• **Exercise prompt**
Using the data below, copy each line that includes the word "составы".

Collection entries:
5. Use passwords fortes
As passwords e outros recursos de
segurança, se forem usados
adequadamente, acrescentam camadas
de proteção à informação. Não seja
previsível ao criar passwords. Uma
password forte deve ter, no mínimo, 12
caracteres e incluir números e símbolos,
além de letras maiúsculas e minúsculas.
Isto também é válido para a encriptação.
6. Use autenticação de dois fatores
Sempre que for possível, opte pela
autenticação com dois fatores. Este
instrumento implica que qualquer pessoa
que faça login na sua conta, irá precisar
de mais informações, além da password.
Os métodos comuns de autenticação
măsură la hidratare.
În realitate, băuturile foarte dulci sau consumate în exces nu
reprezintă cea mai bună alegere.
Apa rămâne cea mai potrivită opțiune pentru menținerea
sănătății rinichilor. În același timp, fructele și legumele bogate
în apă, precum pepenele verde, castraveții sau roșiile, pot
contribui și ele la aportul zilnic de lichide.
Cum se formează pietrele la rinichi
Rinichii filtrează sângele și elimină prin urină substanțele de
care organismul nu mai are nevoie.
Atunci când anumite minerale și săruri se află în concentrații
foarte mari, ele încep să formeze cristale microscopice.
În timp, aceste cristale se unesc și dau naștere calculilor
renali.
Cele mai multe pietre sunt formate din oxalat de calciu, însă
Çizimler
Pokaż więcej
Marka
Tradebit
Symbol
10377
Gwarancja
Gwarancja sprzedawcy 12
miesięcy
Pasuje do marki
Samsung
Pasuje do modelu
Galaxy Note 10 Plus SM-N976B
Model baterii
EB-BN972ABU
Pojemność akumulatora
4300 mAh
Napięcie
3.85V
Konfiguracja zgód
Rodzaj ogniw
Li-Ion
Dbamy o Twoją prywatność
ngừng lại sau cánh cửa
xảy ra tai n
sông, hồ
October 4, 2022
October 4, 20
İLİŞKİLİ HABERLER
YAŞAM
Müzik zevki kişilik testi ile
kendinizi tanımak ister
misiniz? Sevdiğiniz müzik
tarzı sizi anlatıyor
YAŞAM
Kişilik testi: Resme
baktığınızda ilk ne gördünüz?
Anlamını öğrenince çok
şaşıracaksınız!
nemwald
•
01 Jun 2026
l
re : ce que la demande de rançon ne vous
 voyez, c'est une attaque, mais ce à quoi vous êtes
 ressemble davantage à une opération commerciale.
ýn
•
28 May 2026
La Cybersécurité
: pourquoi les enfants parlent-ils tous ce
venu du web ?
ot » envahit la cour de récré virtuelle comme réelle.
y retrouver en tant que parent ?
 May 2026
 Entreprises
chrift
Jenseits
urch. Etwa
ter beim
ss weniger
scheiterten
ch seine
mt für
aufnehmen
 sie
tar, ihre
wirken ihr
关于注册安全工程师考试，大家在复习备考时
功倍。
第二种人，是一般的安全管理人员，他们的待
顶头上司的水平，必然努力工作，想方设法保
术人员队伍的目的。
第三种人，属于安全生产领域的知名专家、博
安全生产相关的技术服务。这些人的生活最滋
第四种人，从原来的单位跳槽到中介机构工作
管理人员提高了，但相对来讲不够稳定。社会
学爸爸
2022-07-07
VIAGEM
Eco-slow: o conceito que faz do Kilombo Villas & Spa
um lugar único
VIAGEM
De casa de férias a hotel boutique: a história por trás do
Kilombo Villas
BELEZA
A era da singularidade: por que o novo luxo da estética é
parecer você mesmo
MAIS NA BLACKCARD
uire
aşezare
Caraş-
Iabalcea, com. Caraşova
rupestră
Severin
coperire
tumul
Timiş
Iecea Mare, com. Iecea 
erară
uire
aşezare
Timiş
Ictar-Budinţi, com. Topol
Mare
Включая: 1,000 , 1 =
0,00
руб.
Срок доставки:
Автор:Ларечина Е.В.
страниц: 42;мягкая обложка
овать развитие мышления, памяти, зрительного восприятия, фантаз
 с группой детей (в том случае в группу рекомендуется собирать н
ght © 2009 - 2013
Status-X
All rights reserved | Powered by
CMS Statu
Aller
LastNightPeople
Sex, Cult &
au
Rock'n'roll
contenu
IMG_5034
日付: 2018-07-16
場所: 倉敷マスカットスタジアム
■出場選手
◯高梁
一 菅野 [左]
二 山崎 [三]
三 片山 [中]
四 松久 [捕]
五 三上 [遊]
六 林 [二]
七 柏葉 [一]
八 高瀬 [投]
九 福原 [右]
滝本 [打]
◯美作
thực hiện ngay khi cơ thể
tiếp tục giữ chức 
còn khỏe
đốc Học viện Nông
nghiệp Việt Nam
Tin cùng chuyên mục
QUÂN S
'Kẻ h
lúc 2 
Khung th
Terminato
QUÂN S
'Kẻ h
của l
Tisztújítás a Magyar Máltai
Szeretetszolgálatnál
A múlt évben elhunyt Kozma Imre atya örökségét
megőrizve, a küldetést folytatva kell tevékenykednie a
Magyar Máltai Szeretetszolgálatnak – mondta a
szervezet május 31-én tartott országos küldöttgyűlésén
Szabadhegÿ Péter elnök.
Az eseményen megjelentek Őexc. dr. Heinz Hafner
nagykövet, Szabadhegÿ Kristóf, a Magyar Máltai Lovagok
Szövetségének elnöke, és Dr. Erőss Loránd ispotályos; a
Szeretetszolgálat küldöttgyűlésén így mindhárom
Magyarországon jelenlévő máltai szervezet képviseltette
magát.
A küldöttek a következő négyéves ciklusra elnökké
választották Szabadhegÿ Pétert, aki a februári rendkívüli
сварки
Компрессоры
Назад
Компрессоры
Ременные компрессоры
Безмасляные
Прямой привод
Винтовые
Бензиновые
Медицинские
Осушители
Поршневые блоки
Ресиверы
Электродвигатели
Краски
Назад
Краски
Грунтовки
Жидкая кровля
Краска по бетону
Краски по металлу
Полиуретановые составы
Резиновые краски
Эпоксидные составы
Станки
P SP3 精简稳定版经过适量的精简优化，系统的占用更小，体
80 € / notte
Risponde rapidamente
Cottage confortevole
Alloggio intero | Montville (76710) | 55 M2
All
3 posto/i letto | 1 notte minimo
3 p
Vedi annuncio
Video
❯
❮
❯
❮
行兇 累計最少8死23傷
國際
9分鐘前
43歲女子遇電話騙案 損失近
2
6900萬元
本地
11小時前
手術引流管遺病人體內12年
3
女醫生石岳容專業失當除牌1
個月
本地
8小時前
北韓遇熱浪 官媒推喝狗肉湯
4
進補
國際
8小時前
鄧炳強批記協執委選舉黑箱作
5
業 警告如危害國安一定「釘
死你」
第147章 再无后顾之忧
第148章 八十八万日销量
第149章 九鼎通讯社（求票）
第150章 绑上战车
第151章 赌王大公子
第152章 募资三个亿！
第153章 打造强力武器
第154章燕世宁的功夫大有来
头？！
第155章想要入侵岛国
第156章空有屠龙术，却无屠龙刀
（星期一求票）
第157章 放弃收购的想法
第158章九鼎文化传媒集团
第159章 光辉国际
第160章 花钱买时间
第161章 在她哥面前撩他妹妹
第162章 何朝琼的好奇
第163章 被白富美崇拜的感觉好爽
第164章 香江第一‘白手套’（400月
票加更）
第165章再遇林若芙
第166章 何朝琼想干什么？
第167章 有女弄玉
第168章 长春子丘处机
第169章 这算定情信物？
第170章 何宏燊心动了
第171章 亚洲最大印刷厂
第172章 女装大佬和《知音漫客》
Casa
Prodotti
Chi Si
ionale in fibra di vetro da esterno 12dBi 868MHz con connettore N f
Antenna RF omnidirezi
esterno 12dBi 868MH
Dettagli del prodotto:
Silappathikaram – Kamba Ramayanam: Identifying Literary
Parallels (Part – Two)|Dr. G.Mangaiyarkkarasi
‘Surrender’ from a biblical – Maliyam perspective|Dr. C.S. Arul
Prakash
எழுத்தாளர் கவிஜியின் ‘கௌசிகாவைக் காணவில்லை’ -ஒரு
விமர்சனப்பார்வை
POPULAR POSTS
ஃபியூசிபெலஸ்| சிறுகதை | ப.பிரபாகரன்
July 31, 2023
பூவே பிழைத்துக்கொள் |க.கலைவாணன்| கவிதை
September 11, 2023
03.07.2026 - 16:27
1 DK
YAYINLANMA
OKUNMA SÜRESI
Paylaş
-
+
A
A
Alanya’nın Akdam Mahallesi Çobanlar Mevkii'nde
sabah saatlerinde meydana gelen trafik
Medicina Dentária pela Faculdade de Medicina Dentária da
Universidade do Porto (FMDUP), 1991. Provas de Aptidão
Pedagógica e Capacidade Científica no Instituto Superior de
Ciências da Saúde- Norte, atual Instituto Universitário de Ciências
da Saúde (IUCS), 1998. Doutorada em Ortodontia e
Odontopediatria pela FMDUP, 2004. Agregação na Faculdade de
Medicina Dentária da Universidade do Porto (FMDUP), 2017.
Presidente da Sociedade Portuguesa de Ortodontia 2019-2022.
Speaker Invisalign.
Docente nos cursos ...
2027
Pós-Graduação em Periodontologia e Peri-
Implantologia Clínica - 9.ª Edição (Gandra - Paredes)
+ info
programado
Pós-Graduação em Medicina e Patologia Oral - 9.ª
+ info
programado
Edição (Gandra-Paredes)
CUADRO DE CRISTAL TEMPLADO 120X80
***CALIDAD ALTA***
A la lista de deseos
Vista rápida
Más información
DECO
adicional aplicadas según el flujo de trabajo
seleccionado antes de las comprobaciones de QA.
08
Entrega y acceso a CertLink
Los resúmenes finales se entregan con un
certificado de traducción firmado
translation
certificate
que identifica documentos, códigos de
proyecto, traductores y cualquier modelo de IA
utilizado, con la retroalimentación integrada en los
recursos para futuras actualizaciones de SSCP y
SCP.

• **Your solution**
Полиуретановые составы
Эпоксидные составы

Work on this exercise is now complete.